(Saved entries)
- - -

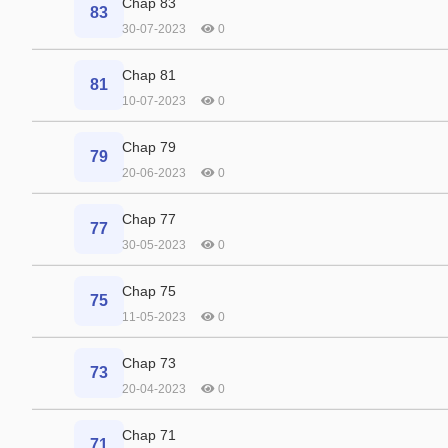
Chap 83
83
30-07-2023
0
Chap 81
81
10-07-2023
0
Chap 79
79
20-06-2023
0
Chap 77
77
30-05-2023
0
Chap 75
75
11-05-2023
0
Chap 73
73
20-04-2023
0
Chap 71
71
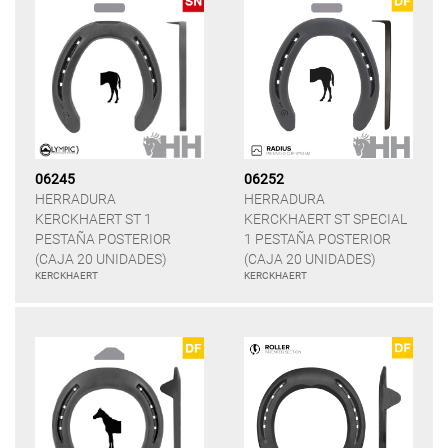
06245
06252
HERRADURA
HERRADURA
KERCKHAERT ST 1
KERCKHAERT ST SPECIAL
PESTAÑA POSTERIOR
1 PESTAÑA POSTERIOR
(CAJA 20 UNIDADES)
(CAJA 20 UNIDADES)
KERCKHAERT
KERCKHAERT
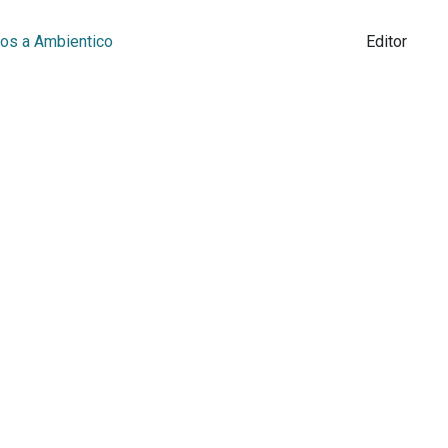
los a Ambientico
Editor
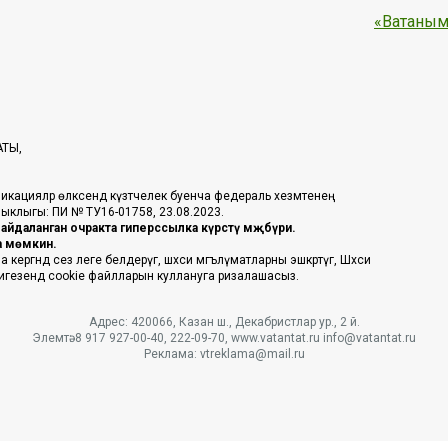
«Ватаным
АТЫ,
икацияләр өлкәсендә күзәтчелек буенча федераль хезмәтенең
таныклыгы: ПИ № ТУ16-01758, 23.08.2023.
йдаланган очракта гиперссылка күрсәтү мәҗбүри.
га мөмкин.
ргәндә сез әлеге белдерүгә, шәхси мәгълүматларны эшкәртүгә, Шәхси
 нигезендә cookie файлларын куллануга ризалашасыз.
Адрес: 420066, Казан ш., Декабристлар ур., 2 й.
Элемтә: 8 917 927-00-40, 222-09-70, www.vatantat.ru info@vatantat.ru
Реклама: vtreklama@mail.ru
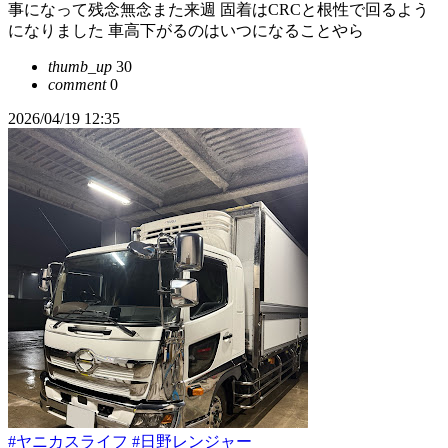
事になって残念無念また来週 固着はCRCと根性で回るよう
になりました 車高下がるのはいつになることやら
thumb_up
30
comment
0
2026/04/19 12:35
#ヤニカスライフ
#日野レンジャー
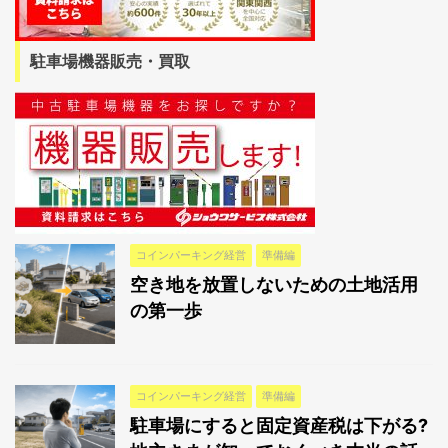
駐車場機器販売・買取
コインパーキング経営
準備編
空き地を放置しないための土地活用
の第一歩
コインパーキング経営
準備編
駐車場にすると固定資産税は下がる?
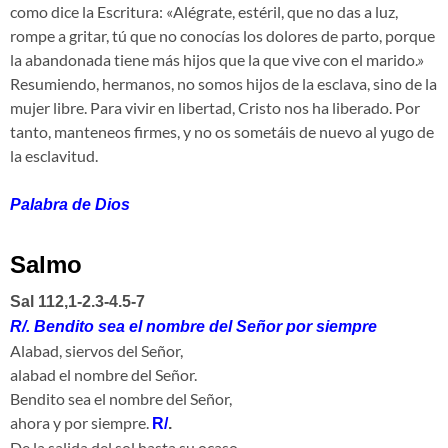
como dice la Escritura: «Alégrate, estéril, que no das a luz,
rompe a gritar, tú que no conocías los dolores de parto, porque
la abandonada tiene más hijos que la que vive con el marido.»
Resumiendo, hermanos, no somos hijos de la esclava, sino de la
mujer libre. Para vivir en libertad, Cristo nos ha liberado. Por
tanto, manteneos firmes, y no os sometáis de nuevo al yugo de
la esclavitud.
Palabra de Dios
Salmo
Sal 112,1-2.3-4.5-7
R/.
Bendito sea el nombre del Señor por siempre
Alabad, siervos del Señor,
alabad el nombre del Señor.
Bendito sea el nombre del Señor,
ahora y por siempre.
R/
.
De la salida del sol hasta su ocaso,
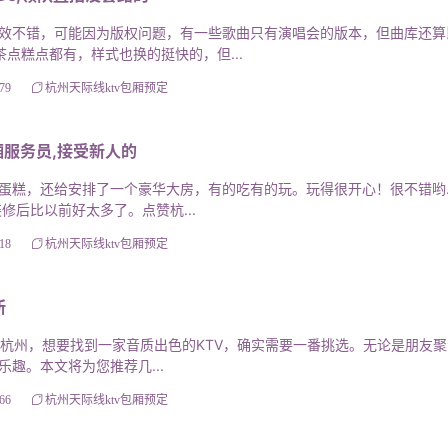
不错，可能因为版权问题，有一些歌曲只有演唱会的版本，但曲库还算
主要是平时的娱乐活动并没有主动想要唱k…不愧是大家说的“最好
点糕点都有，样式也换的挺快的，但...
rian，连LilNasX被国内pb的diva歌曲也有，不得不说对
79
杭州天际线ktv包厢预定
茶微糖也略有点甜价格比其他的差不多，环境好服务好出品也好
个人（真有种开演唱会的感jio）,杭州萧山区所前镇附近夜总会
给了小包有点小，总体还满意，下次还会再去环境不错，停车方
服务员,接受新人的
，还给安排了一个豪华大房，有的吃有的玩。玩得很开心！很不错哟.ki
修后比以前好太多了。点赞杭...
18
杭州天际线ktv包厢预定
所
的杭州，想要找到一家音质出色的KTV，确实需要一番挑选。无论是朋友
趣。本文将为您推荐几...
66
杭州天际线ktv包厢预定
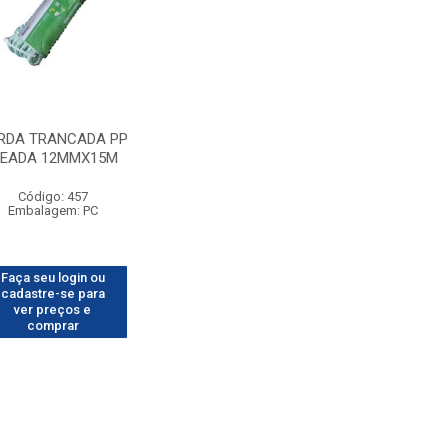
RDA TRANCADA PP
EADA 12MMX15M
Código: 457
Embalagem: PC
Faça seu login ou
cadastre-se para
ver preços e
comprar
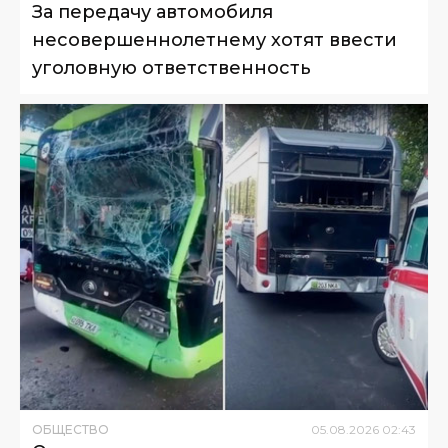
За передачу автомобиля
несовершеннолетнему хотят ввести
уголовную ответственность
ОБЩЕСТВО
05
.
08
.
2026
02
:
43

- - -

**Exercise**
Each line from the first line of the data above through the one containing "mujer libre. Para" must be set down exactly; the pictures must not be.

**Completed task**
Chap 83
83
30-07-2023
0
Chap 81
81
10-07-2023
0
Chap 79
79
20-06-2023
0
Chap 77
77
30-05-2023
0
Chap 75
75
11-05-2023
0
Chap 73
73
20-04-2023
0
Chap 71
71
06245
06252
HERRADURA
HERRADURA
KERCKHAERT ST 1
KERCKHAERT ST SPECIAL
PESTAÑA POSTERIOR
1 PESTAÑA POSTERIOR
(CAJA 20 UNIDADES)
(CAJA 20 UNIDADES)
KERCKHAERT
KERCKHAERT
los a Ambientico
Editor
«Ватаным
АТЫ,
икацияләр өлкәсендә күзәтчелек буенча федераль хезмәтенең
таныклыгы: ПИ № ТУ16-01758, 23.08.2023.
йдаланган очракта гиперссылка күрсәтү мәҗбүри.
га мөмкин.
ргәндә сез әлеге белдерүгә, шәхси мәгълүматларны эшкәртүгә, Шәхси
 нигезендә cookie файлларын куллануга ризалашасыз.
Адрес: 420066, Казан ш., Декабристлар ур., 2 й.
Элемтә: 8 917 927-00-40, 222-09-70, www.vatantat.ru info@vatantat.ru
Реклама: vtreklama@mail.ru
事になって残念無念また来週 固着はCRCと根性で回るよう
になりました 車高下がるのはいつになることやら
thumb_up
30
comment
0
2026/04/19 12:35
#ヤニカスライフ
#日野レンジャー
駐車場機器販売・買取
コインパーキング経営
準備編
空き地を放置しないための土地活用
の第一歩
コインパーキング経営
準備編
駐車場にすると固定資産税は下がる?
como dice la Escritura: «Alégrate, estéril, que no das a luz,
rompe a gritar, tú que no conocías los dolores de parto, porque
la abandonada tiene más hijos que la que vive con el marido.»
Resumiendo, hermanos, no somos hijos de la esclava, sino de la
mujer libre. Para vivir en libertad, Cristo nos ha liberado. Por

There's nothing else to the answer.